Risk Weighted Assets
Next lets turn to Risk Weighted Assets, and look at the quarterly trend in these.
Summarising the trend from 1Q17 to 1Q18:
- RWAs of the Banks range from $347 billion to $1.5 trillion
- Morgan Stanley’s RWA is up 8.9% to $378 billion
- Goldman Sachs’s RWA is up 10.5% to $617 billion
- Citigroup’s RWA is up 1% to $1,178 billion
- Wells Fargo’s RWA is down 4% to $1,203 billion
- JP Morgan’s RWA is down 0.1% to $1,466 billion
- Bank of America’s RWA is down 3.9% to $1,457 billion
So a mixed picture, three of the banks increasing their RWAs and three of them decreasing.

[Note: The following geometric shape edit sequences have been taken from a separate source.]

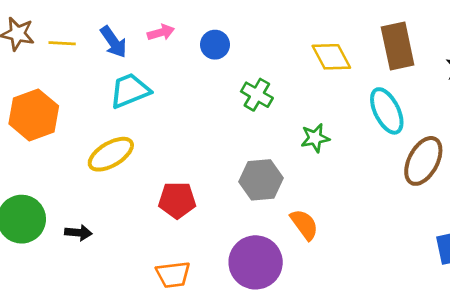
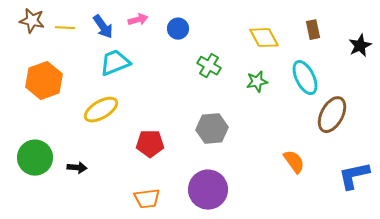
brown rectangle: (398, 46) -> (313, 30), size x0.6
green star: (315, 138) -> (257, 82), moved
orange semicircle: (304, 225) -> (294, 162), moved

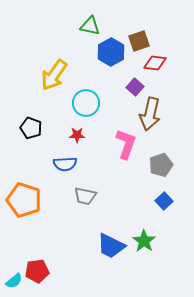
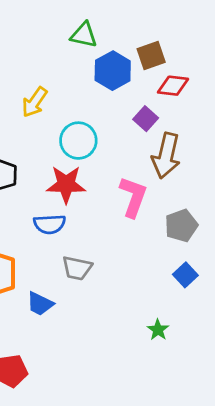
yellow arrow: (54, 75) -> (34, 102), size x0.7
red star: (77, 135) -> (66, 184), size x1.8
green star: (144, 241) -> (158, 330), size x0.7
blue trapezoid: (111, 246) -> (40, 304), moved, size x0.7

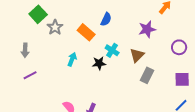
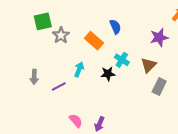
green square: (38, 14) -> (43, 21), turned 30
blue semicircle: (106, 19) -> (115, 27), turned -48
gray arrow: (25, 50) -> (34, 77), moved
purple line: (30, 75) -> (59, 87), moved

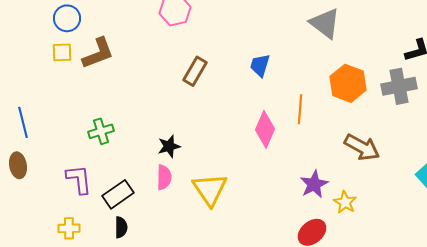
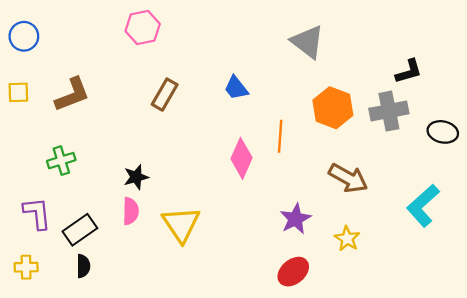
yellow square: (62, 52) -> (18, 92), moved
brown L-shape: (98, 53) -> (72, 95), moved
blue trapezoid: (260, 65) -> (236, 88), turned -55
yellow star: (345, 202) -> (347, 239), moved

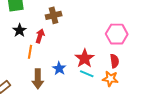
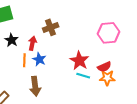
brown cross: (54, 15) -> (51, 27), moved
red semicircle: (114, 61) -> (104, 67), moved, turned 80
blue star: (59, 68) -> (39, 59), moved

Risk Weighted Asset by Risk Type
Let’s further look at the break down of Risk Weighted Assets, which consists of Credit Risk, Market Risk and Operational Risk.
We will focus on the figures from the 1st Quarter of 2018.
- As expected, Credit Risk RWAs are by far the largest at each Bank, specifically those with higher Retail and Wholesale lending businesses.
- JPMorgan’s Credit Risk RWAs is at highest at $934 billion followed by Bank of America at $897 billion.
- Operational Risk RWAs are the second largest at each Bank.
- Bank of America’s Op Risk is highest at $500 billion JPMorgan’s $387 billion
- Market Risk RWAs range from Wells Fargo’s $39.6 billion to $132 billion at JPMorgan.
Bank of America RWAs
The below table shows a breakdown of RWAs of Bank of America and how they compare between March 2017 and March 2018.
The above figures are at a Bank of America group level.
Credit Risk RWA:
- Under Credit RWAs, the largest line item is Wholesale Exposures to Corporate at $357 billion.
- This corporate exposure has declined over the year by 6.3%.
- The next largest line item is Residential Mortgage, which has dropped by 3.9% over the period.
- In terms of Counter-party exposure, OTC Derivatives are down by 35.2%!
- Credit Valuation Adjustment (CVA) is down by 43.2%.
- Securitization and Equity exposures are up by 12.6% and 26.8% respectively.
- Total Credit Risk RWA is down by 6.2%.
Market Risk RWA:
- Regulatory VaR is up by 24.6% at $3 billion
- Regulatory Stressed VaR is up by 10.1% at $12bn
- Total Market Risk RWA is up by 1.3%
Operational Risk RWA:
- There is no detail breakdown available, just the Total of $500 billion
Basel III disclosures shed light on Capital requirements and RWA.
The six largest US banks have Capital Ratios well above the regulatory requirements.
In our previous blog we observed all Banks had increased Capital and reduced RWAs over 2016-17.
For 1Q17 to 1Q18, we see a more mixed picture.
Some banks with lower Capital and higher RWA, leading to lower Capital Ratios.
Others with little change from 2016.